Task to carry out: Leaving out pictures, output exactly the lines below from the one that has "Agosto 2023" through the one that has "Постільна білизна", and nothing else.

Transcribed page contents
============

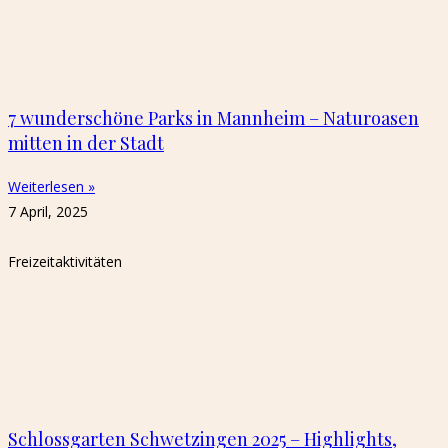
7 wunderschöne Parks in Mannheim – Naturoasen
mitten in der Stadt
Weiterlesen »
7 April, 2025
Freizeitaktivitäten
Schlossgarten Schwetzingen 2025 – Highlights,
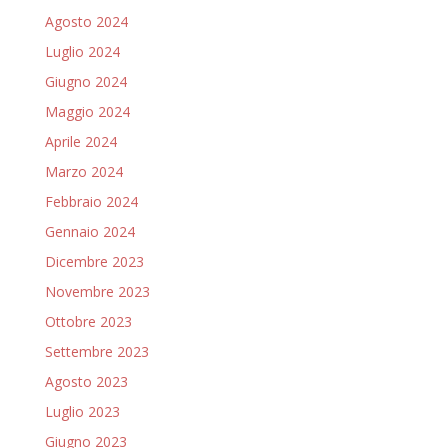
Agosto 2024
Luglio 2024
Giugno 2024
Maggio 2024
Aprile 2024
Marzo 2024
Febbraio 2024
Gennaio 2024
Dicembre 2023
Novembre 2023
Ottobre 2023
Settembre 2023
Agosto 2023
Luglio 2023
Giugno 2023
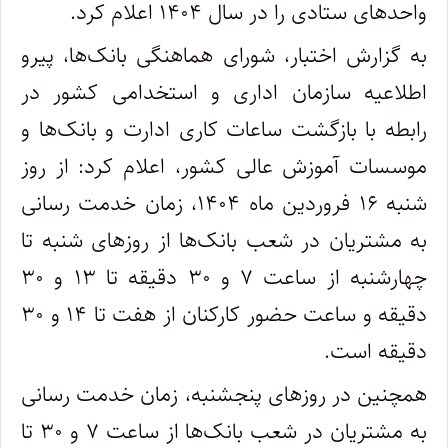
واحدهای ستادی را در سال ۱۴۰۴ اعلام کرد.
به گزارش اختبار، شورای هماهنگی بانک‌ها، پیرو
اطلاعیه سازمان اداری و استخدامی کشور در
رابطه با بازگشت ساعات کاری ادارت و بانک‌ها و
موسسات آموزش عالی کشور، اعلام کرد: از روز
شنبه ۱۶ فروردین ماه ۱۴۰۴، زمان خدمت رسانی
به مشتریان در شعب بانک‌ها از روزهای شنبه تا
چهارشنبه از ساعت ۷ و ۳۰ دقیقه تا ۱۳ و ۳۰
دقیقه و ساعت حضور کارکنان از هفت تا ۱۴ و ۳۰
دقیقه است.
همچنین در روزهای پنجشنبه، زمان خدمت رسانی
به مشتریان در شعب بانک‌ها از ساعت ۷ و ۳۰ تا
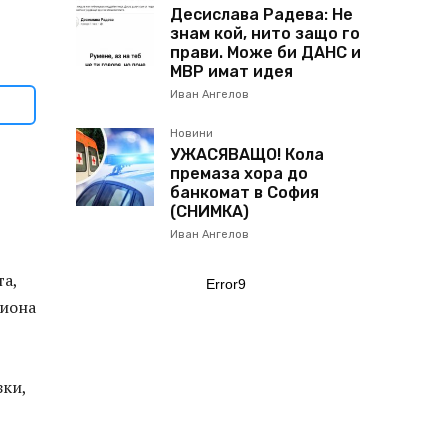
Десислава Радева: Не
знам кой, нито защо го
прави. Може би ДАНС и
МВР имат идея
Иван Ангелов
Новини
УЖАСЯВАЩО! Кола
премаза хора до
банкомат в София
(СНИМКА)
Иван Ангелов
та,
Error9
лиона
зки,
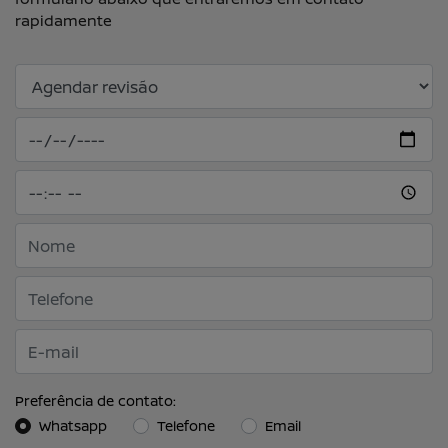
rapidamente
Preferência de contato:
Whatsapp
Telefone
Email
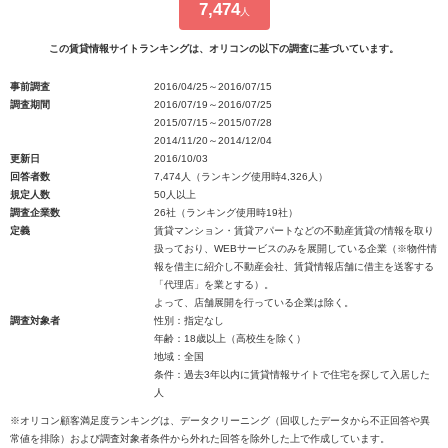
7,474
人
この賃貸情報サイトランキングは、オリコンの以下の調査に基づいています。
事前調査
2016/04/25～2016/07/15
調査期間
2016/07/19～2016/07/25
2015/07/15～2015/07/28
2014/11/20～2014/12/04
更新日
2016/10/03
回答者数
7,474人（ランキング使用時4,326人）
規定人数
50人以上
調査企業数
26社（ランキング使用時19社）
定義
賃貸マンション・賃貸アパートなどの不動産賃貸の情報を取り
扱っており、WEBサービスのみを展開している企業（※物件情
報を借主に紹介し不動産会社、賃貸情報店舗に借主を送客する
「代理店」を業とする）。
よって、店舗展開を行っている企業は除く。
調査対象者
性別：指定なし
年齢：18歳以上（高校生を除く）
地域：全国
条件：過去3年以内に賃貸情報サイトで住宅を探して入居した
人
※オリコン顧客満足度ランキングは、データクリーニング（回収したデータから不正回答や異
常値を排除）および調査対象者条件から外れた回答を除外した上で作成しています。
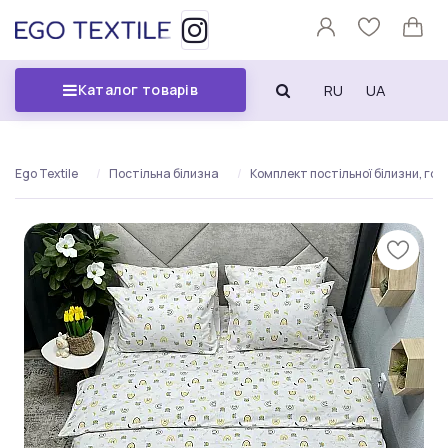
RU
UA
Каталог товарів
Ego Textile
Постільна білизна
Комплект постільної білизни, голо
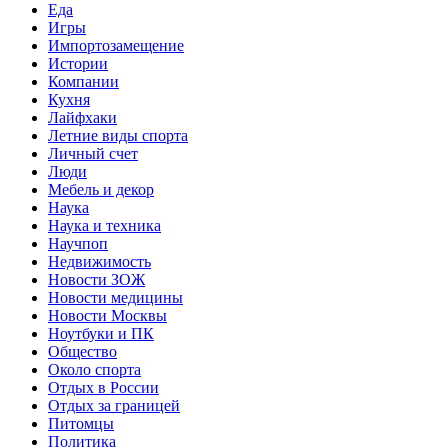
Еда
Игры
Импортозамещение
Истории
Компании
Кухня
Лайфхаки
Летние виды спорта
Личный счет
Люди
Мебель и декор
Наука
Наука и техника
Научпоп
Недвижимость
Новости ЗОЖ
Новости медицины
Новости Москвы
Ноутбуки и ПК
Общество
Около спорта
Отдых в России
Отдых за границей
Питомцы
Политика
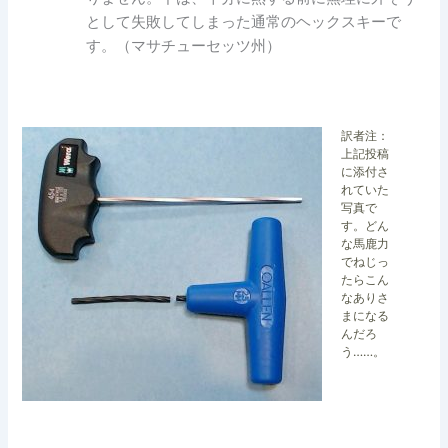
として失敗してしまった通常のヘックスキーで
す。（マサチューセッツ州）
訳者注：
上記投稿
に添付さ
れていた
写真で
す。どん
な馬鹿力
でねじっ
たらこん
なありさ
まになる
んだろ
う……。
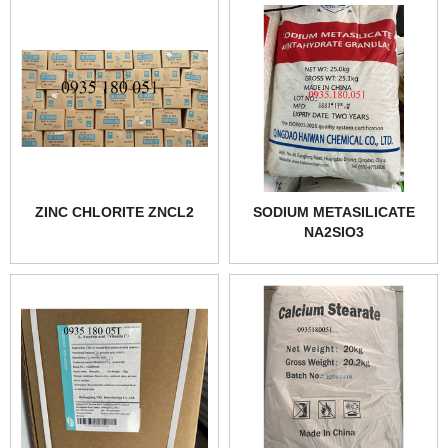
ZINC CHLORITE ZNCL2
SODIUM METASILICATE
NA2SIO3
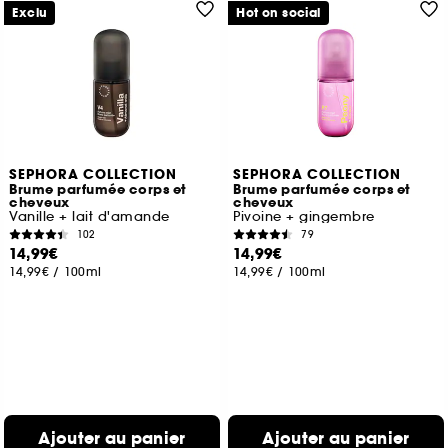
Exclu
Hot on social
SEPHORA COLLECTION
SEPHORA COLLECTION
Brume parfumée corps et
Brume parfumée corps et
cheveux
cheveux
Vanille + lait d'amande
Pivoine + gingembre
102
79
14,99€
14,99€
14,99€
/
100ml
14,99€
/
100ml
Ajouter au panier
Ajouter au panier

============

Your response:
Agosto 2023
Luglio 2023
Giugno 2023
واحدهای ستادی را در سال ۱۴۰۴ اعلام کرد.
به گزارش اختبار، شورای هماهنگی بانک‌ها، پیرو
اطلاعیه سازمان اداری و استخدامی کشور در
رابطه با بازگشت ساعات کاری ادارت و بانک‌ها و
موسسات آموزش عالی کشور، اعلام کرد: از روز
شنبه ۱۶ فروردین ماه ۱۴۰۴، زمان خدمت رسانی
به مشتریان در شعب بانک‌ها از روزهای شنبه تا
چهارشنبه از ساعت ۷ و ۳۰ دقیقه تا ۱۳ و ۳۰
دقیقه و ساعت حضور کارکنان از هفت تا ۱۴ و ۳۰
دقیقه است.
همچنین در روزهای پنجشنبه، زمان خدمت رسانی
به مشتریان در شعب بانک‌ها از ساعت ۷ و ۳۰ تا
Десислава Радева: Не
знам кой, нито защо го
прави. Може би ДАНС и
МВР имат идея
Иван Ангелов
Новини
УЖАСЯВАЩО! Кола
премаза хора до
банкомат в София
(СНИМКА)
Иван Ангелов
та,
Error9
лиона
зки,
rapidamente
Preferência de contato:
Whatsapp
Telefone
Email
7,474
人
この賃貸情報サイトランキングは、オリコンの以下の調査に基づいています。
事前調査
2016/04/25～2016/07/15
調査期間
2016/07/19～2016/07/25
2015/07/15～2015/07/28
2014/11/20～2014/12/04
更新日
2016/10/03
回答者数
7,474人（ランキング使用時4,326人）
規定人数
50人以上
調査企業数
26社（ランキング使用時19社）
定義
賃貸マンション・賃貸アパートなどの不動産賃貸の情報を取り
扱っており、WEBサービスのみを展開している企業（※物件情
報を借主に紹介し不動産会社、賃貸情報店舗に借主を送客する
「代理店」を業とする）。
よって、店舗展開を行っている企業は除く。
調査対象者
性別：指定なし
年齢：18歳以上（高校生を除く）
地域：全国
条件：過去3年以内に賃貸情報サイトで住宅を探して入居した
人
※オリコン顧客満足度ランキングは、データクリーニング（回収したデータから不正回答や異
常値を排除）および調査対象者条件から外れた回答を除外した上で作成しています。
RU
UA
Каталог товарів
Ego Textile
Постільна білизна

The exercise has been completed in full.